Paul lived for eternity and not for time, and while all men sought their own, he sought the things which are Jesus Christ’s. The world had no hold upon him at all; he was passing through it, but ever as he went he was “pressing towards the mark for the prize of the high calling of God in Christ Jesus.” That was his goal, and the world would call in vain to him. The earthly honors that were once so dear to him, he “counted dung that he might win Christ.” He weighed everything by the Cross of Christ. He would have all men gaze upon that cross, and estimate there the real value of earthly and heavenly things. The effect of that cross is to minimize man and magnify God. There the world is judged, and although the haughty Jew might stumble there, and the philosophic Gentile sneer, yet still Christ crucified is the power of God, and the wisdom of God. With his back to the world and his face to the cross, and the power of the salvation of his crucified Saviour filling his soul, his challenge rings through all the universe — the challenge of a man in Christ, “I determined not to know anything among you [Corinthians], save Jesus Christ, and Him crucified.” And had he not chosen the “good part”? Had the world any better thing to offer? “Eye hath not seen, nor ear heard, neither have entered into the heart of man the things which God hath prepared for those that love Him. But God hath revealed them unto us by His Spirit.” He knew these things; he had seen the Saviour and heard His voice, and his heart was beating with the infinite certainties and possibilities of everlasting life. What did it matter to him that five times his poor body was beaten with thirty-nine stripes, or that he was scourged with rods three times, and once stoned, and three times shipwrecked, and that he had passed through perils on land and sea; that he had suffered weariness and pain, and hunger and thirst: that he had been cold and naked. It was all for Christ, it was all for Christ! He could glory in his sufferings and he could glory in the fact that God had so signally honored him as to take him up into the third heaven, and let him hear unspeakable things it is not lawful for man to utter.
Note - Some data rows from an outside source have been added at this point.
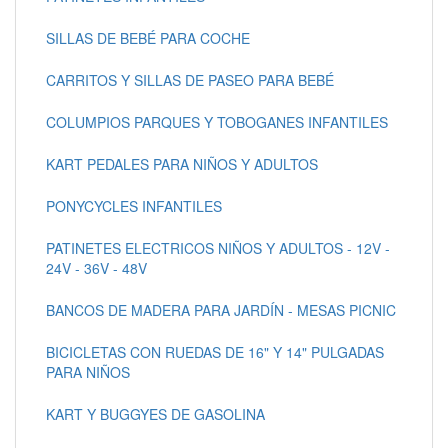
SILLAS DE BEBÉ PARA COCHE
CARRITOS Y SILLAS DE PASEO PARA BEBÉ
COLUMPIOS PARQUES Y TOBOGANES INFANTILES
KART PEDALES PARA NIÑOS Y ADULTOS
PONYCYCLES INFANTILES
PATINETES ELECTRICOS NIÑOS Y ADULTOS - 12V -
24V - 36V - 48V
BANCOS DE MADERA PARA JARDÍN - MESAS PICNIC
BICICLETAS CON RUEDAS DE 16" Y 14" PULGADAS
PARA NIÑOS
KART Y BUGGYES DE GASOLINA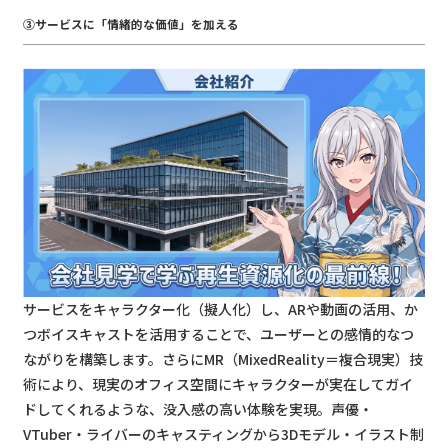
③サービスに「情緒的な価値」を加える
サービスをキャラクター化（擬人化）し、ARや動画の活用、か
つボイスキャストを活用することで、ユーザーとの感情的なつ
ながりを構築します。さらにMR（MixedReality＝複合現実）技
術により、現実のオフィス空間にキャラクターが実在してガイ
ドしてくれるような、没入感の高い体験を実現。声優・
VTuber・ライバーのキャスティングから3Dモデル・イラスト制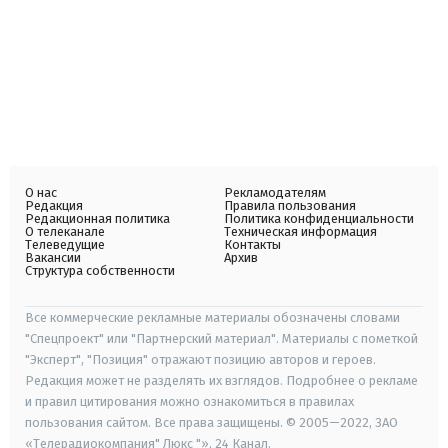
О нас
Рекламодателям
Редакция
Правила пользования
Редакционная политика
Политика конфиденциальности
О телеканале
Техническая информация
Телеведущие
Контакты
Вакансии
Архив
Структура собственности
Все коммерческие рекламные материалы обозначены словами
"Спецпроект" или "Партнерский материал". Материалы с пометкой
"Эксперт", "Позиция" отражают позицию авторов и героев.
Редакция может не разделять их взглядов. Подробнее о рекламе
и правил цитирования можно ознакомиться в правилах
пользования сайтом. Все права защищены. © 2005—2022, ЗАО
«Телерадиокомпания" Люкс "», 24 Канал.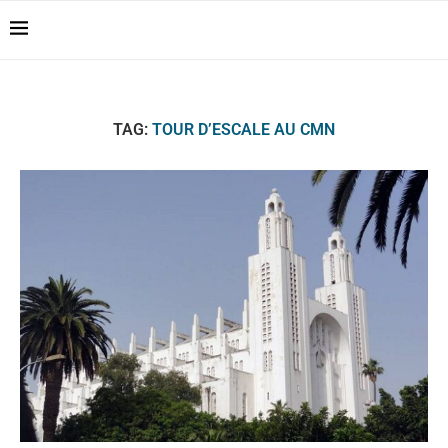
Casablanca Airport
Transfers: casablanca-
Reserver !!!
tours.com
TAG:
TOUR D’ESCALE AU CMN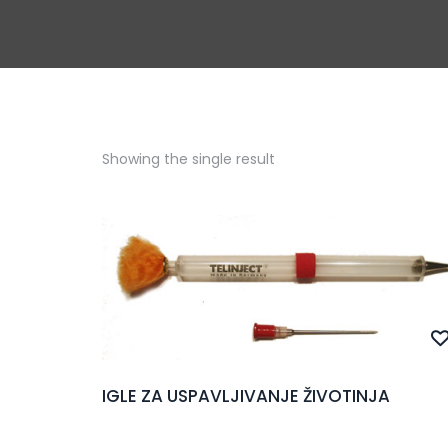
Showing the single result
IGLE ZA USPAVLJIVANJE ŽIVOTINJA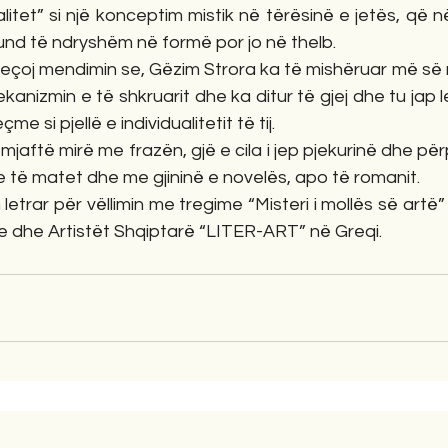
itet” si një konceptim mistik në tërësinë e jetës, që në
 fund të ndryshëm në formë por jo në thelb. 
 mekanizmin e të shkruarit dhe ka ditur të gjej dhe tu jap
 si pjellë e individualitetit të tij.
se të matet dhe me gjininë e novelës, apo të romanit. 
ve dhe Artistët Shqiptarë “LITER-ART” në Greqi.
Yes, whether on earth upon the thorny paths of Christian life and experience, or whether in Paradise listening to the unspeakable things of God, he learned the lesson that God would teach him, “My grace is sufficient for thee: for my strength is made perfect in weakness.”
Ah! you may say we cannot all be like Paul; we may not all know Christ as he did. If you have Paul’s faith you will have Paul’s happiness. If you live Paul’s life you will have his triumphs. “For me to live is Christ” is real today in the history of God’s people.